When it comes to the size, the contactors are far bigger than the relays.
The Auxiliary contacts can be either NO or NC, and these are used for performing additional functions. While the number of auxiliary contacts in relays will be two at least, they will be at least one set of three-phase power contacts in contactors, and the number of auxiliary contacts will vary.
The common voltage rating of contactors is 1000V. On the other hand, it’s usually 250V only for relays.
Opening and Closing of the Contacts
While the contacts are designed to work in both open and closed functions in the case of relays, they will work mostly in the open form in the case of contactors.
Contactors are required to carry high current, which is why they come with some extra safety features than the relays. First of all, the contacts are spring-loaded, which allows them to prevent energizing accidentally.
Then again, the contactors also come with arc suppression for quenching the arc faster.

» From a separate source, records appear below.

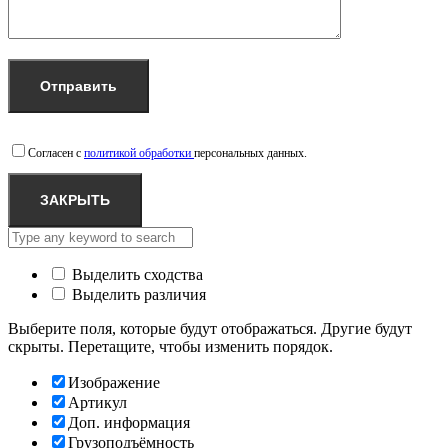
Согласен с
политикой обработки
персональных данных.
ЗАКРЫТЬ
Выделить сходства
Выделить различия
Выберите поля, которые будут отображаться. Другие будут
скрыты. Перетащите, чтобы изменить порядок.
Изображение
Артикул
Доп. информация
Грузоподъёмность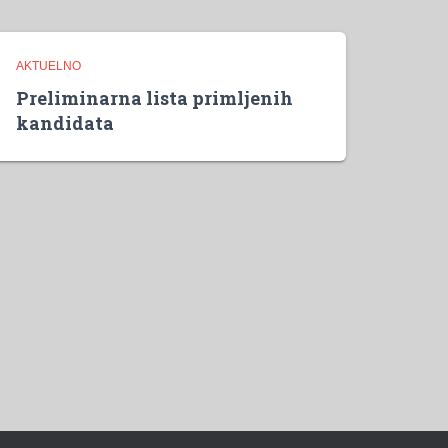
AKTUELNO
Preliminarna lista primljenih
kandidata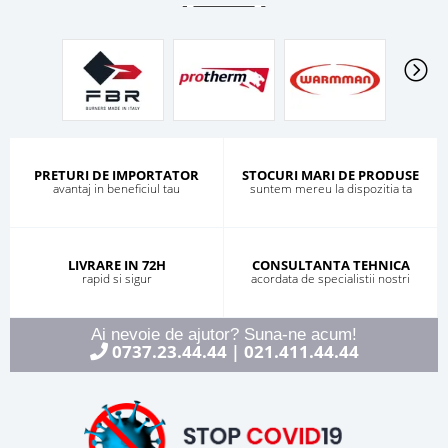
PRETURI DE IMPORTATOR
STOCURI MARI DE PRODUSE
avantaj in beneficiul tau
suntem mereu la dispozitia ta
LIVRARE IN 72H
CONSULTANTA TEHNICA
rapid si sigur
acordata de specialistii nostri
Ai nevoie de ajutor? Suna-ne acum!
0737.23.44.44
021.411.44.44
|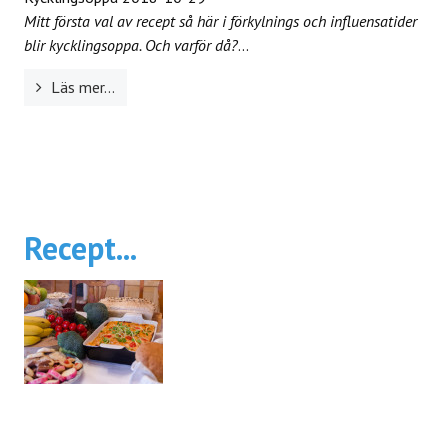
Mitt första val av recept så här i förkylnings och influensatider
blir kycklingsoppa. Och varför då?
...
Läs mer...
Recept...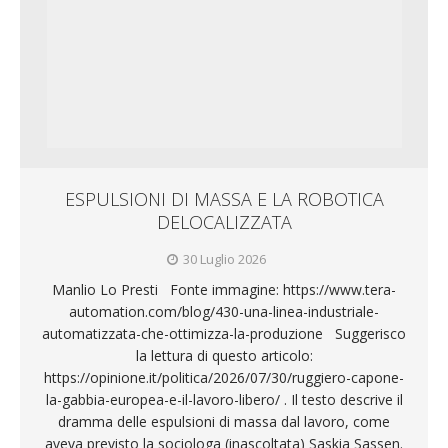
ESPULSIONI DI MASSA E LA ROBOTICA
DELOCALIZZATA
30 Luglio 2026
Manlio Lo Presti Fonte immagine: https://www.tera-
automation.com/blog/430-una-linea-industriale-
automatizzata-che-ottimizza-la-produzione Suggerisco
la lettura di questo articolo:
https://opinione.it/politica/2026/07/30/ruggiero-capone-
la-gabbia-europea-e-il-lavoro-libero/ . Il testo descrive il
dramma delle espulsioni di massa dal lavoro, come
aveva previsto la sociologa (inascoltata) Saskia Sassen.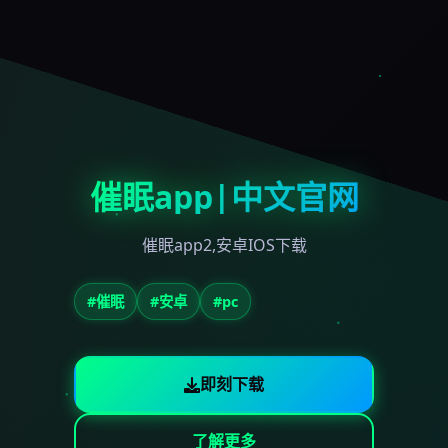
催眠app|中文官网
催眠app2,安卓IOS下载
#催眠
#安卓
#pc
即刻下载
了解更多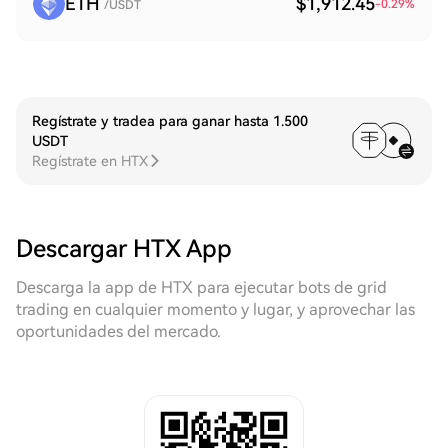
ETH
$1,912.45
-0.29
%
/USDT
Regístrate y tradea para ganar hasta 1.500
USDT
Regístrate en HTX
Descargar HTX App
Descarga la app de HTX para ejecutar bots de grid
trading en cualquier momento y lugar, y aprovechar las
oportunidades del mercado.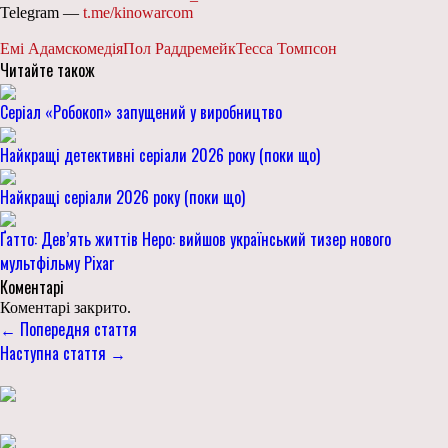
Telegram —
t.me/kinowarcom
Емі Адамс
комедія
Пол Радд
ремейк
Тесса Томпсон
Читайте також
Серіал «Робокоп» запущений у виробництво
Найкращі детективні серіали 2026 року (поки що)
Найкращі серіали 2026 року (поки що)
Ґатто: Дев’ять життів Неро: вийшов український тизер нового
мультфільму Pixar
Коментарі
Коментарі закрито.
← Попередня стаття
Наступна стаття →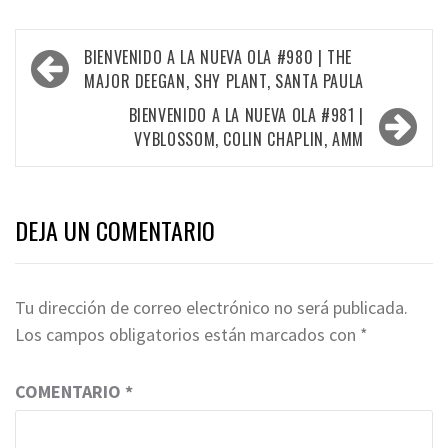
Navegación
BIENVENIDO A LA NUEVA OLA #980 | THE
de
MAJOR DEEGAN, SHY PLANT, SANTA PAULA
entradas
BIENVENIDO A LA NUEVA OLA #981 |
VYBLOSSOM, COLIN CHAPLIN, AMM
DEJA UN COMENTARIO
Tu dirección de correo electrónico no será publicada.
Los campos obligatorios están marcados con
*
COMENTARIO
*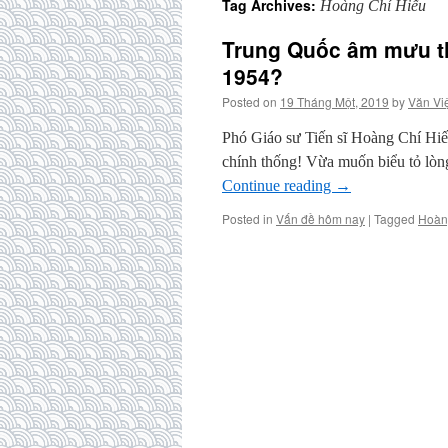
Tag Archives:
Hoàng Chí Hiếu
Trung Quốc âm mưu th
1954?
Posted on
19 Tháng Một, 2019
by
Văn Vi
Phó Giáo sư Tiến sĩ Hoàng Chí Hiế
chính thống! Vừa muốn biểu tỏ lòn
Continue reading
→
Posted in
Vấn đề hôm nay
|
Tagged
Hoàn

However, these safety features aren’t usually found in the relays.
Difference between Relay and Contactor: A Comparison Table
|Single-phase circuits||3-phase circuits|
|Can’t carry more than 10A||Can carry more than 10A|
|Small in size||Larger in comparison to relays|
|Must be two one-phase contacts at least||Will be at least one 3-phase contact|
|Doesn’t offer many safety features||Offers spring-loaded contacts and arc suppression|
|Opening and Closing of the Contacts
|Functions in both open and closed mode||Functions mostly in open form|
Which One Should You Use?
There are three things to consider when choosing between relay and contactor. These are:
i. Amount of Electricity Passed
If the electricity passed is higher than 10A, then you need a contactor.
ii. Voltage Load
If the voltage load is 250V or below, then go for a relay. If it’s higher than 250V and around 1000V, then use a contactor.
iii. The phase of the Circuit
For one-phase circuits, use relays, and for three-phase circuits, contactors are more suitable.
Knowing the difference between relay and contactor is important, as it will help you choose the most suitable component for your work. Choose wisely, or you may end up damaging the components!